Abstract
The interaction of mebeverine hydrochloride and Carbopol 934 in aqueous medium was studied using a dialysis technique. The effect of pH, drug and polymer concentration and electrolytes on such interaction were studied.
The results revealed that the interaction of the drug and the polymer (Carbopol 934) was inversely proportional to the initial concentration of the drug and directly proportional to the polymer concentration. The drug-polymer interaction was found to be pH-dependent. The presence of electrolyte decreased the interaction between the drug and the polymer Such a decrease was found to depend on the concentration of the electrolyte.
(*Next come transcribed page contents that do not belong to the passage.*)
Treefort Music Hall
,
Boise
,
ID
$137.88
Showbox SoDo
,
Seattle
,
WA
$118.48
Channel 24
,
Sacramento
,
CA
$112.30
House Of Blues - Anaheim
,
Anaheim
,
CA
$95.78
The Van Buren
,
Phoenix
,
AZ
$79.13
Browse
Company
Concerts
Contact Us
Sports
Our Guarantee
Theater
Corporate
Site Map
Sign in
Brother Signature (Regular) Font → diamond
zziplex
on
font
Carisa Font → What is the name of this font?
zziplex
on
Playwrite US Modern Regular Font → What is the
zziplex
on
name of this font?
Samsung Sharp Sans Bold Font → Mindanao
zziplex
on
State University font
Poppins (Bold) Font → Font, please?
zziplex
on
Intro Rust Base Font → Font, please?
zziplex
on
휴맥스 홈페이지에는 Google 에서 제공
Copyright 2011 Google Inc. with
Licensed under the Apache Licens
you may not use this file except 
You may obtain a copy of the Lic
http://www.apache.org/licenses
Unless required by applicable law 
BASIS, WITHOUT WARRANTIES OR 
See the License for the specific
The melting point (MP) and the solubility of the interaction product were found to differ from those of the original compounds.
Differential scanning calorimetery (DSC) revealed the disappearance of the endothermic peak due to mebeverine hydrochloride in the interaction product, whereas the physical mixture shows the same pattern of each component. Infra-red (IR) analysis shows a possible salt formation between the acidic polymer and the basic drug.
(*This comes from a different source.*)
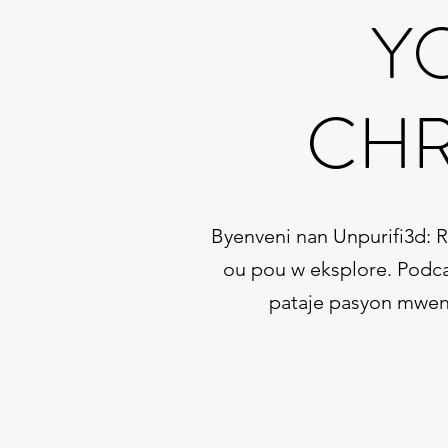
Y
CHR
Byenveni nan Unpurifi3d: 
ou pou w eksplore. Podca
pataje pasyon mwen a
X-Ray diffraction revealed that the interaction product contained some crystallinity due to the presence of mebeverine. Kinetic treatment of the release data of the interaction product appeared to follow controlled diffusion mechanism and the half-lifetime t1/2 was 6 h.
Studies in guinea-pig isolated colon showed that the interaction product had a spasmolytic activity towards acetylcholine (Ach) nd barium chloride (BaCl2). The percentage antagonism was 83.8 and 67.7 towards Ach and BaCl2, respectively.